**Dataset extract**.
=== Begin Enclosure ===
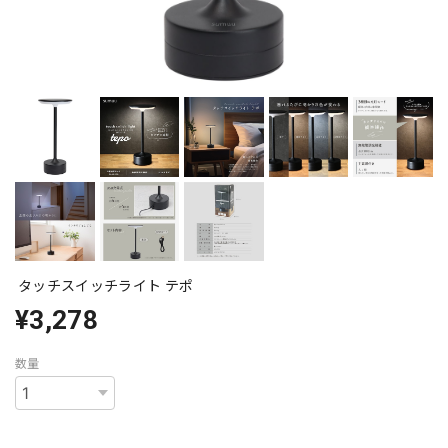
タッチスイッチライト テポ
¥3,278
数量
=== End Enclosure ===
=== Begin Enclosure ===
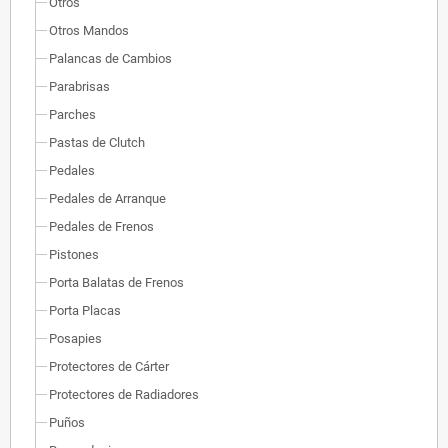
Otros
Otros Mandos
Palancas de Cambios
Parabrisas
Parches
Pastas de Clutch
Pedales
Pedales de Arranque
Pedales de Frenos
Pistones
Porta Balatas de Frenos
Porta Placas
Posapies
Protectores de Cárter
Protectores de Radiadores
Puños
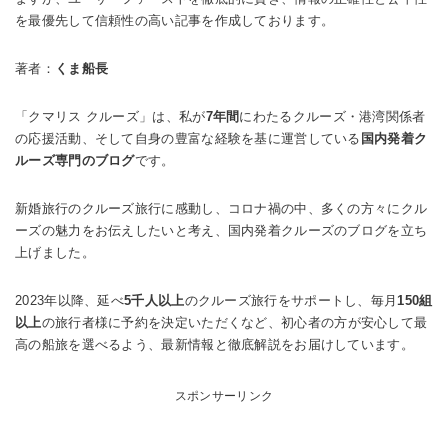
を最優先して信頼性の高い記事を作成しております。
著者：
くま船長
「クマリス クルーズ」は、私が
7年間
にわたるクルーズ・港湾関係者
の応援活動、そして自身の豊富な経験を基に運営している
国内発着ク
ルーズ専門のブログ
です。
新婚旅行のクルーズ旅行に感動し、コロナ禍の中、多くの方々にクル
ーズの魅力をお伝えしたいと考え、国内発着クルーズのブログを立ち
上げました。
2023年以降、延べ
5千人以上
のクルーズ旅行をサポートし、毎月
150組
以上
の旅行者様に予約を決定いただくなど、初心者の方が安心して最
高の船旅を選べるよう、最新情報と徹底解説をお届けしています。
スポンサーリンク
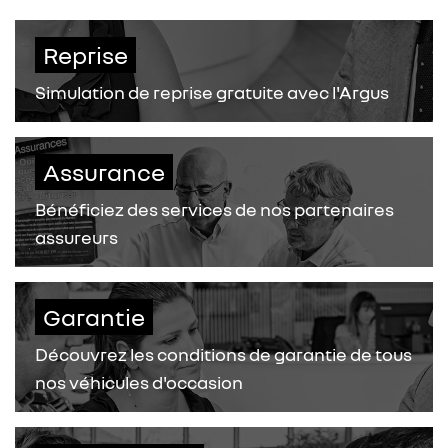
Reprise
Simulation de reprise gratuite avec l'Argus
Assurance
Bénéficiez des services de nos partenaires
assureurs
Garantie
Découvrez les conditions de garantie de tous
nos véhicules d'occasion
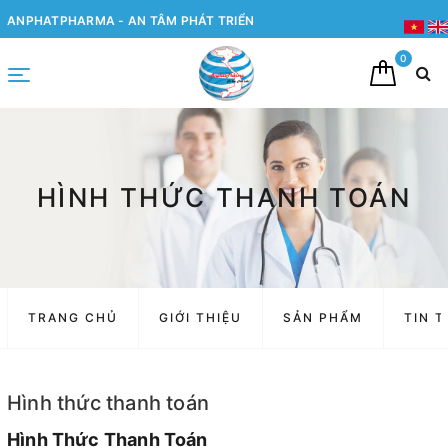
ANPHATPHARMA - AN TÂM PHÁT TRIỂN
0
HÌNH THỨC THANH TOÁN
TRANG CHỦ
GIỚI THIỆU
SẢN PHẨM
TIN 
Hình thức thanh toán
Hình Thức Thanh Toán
=== End Enclosure ===
**Task brief**.
The lines you return should be those above that contain the word "Protectores", every one of them.

**Task response**.
Protectores de Cárter
Protectores de Radiadores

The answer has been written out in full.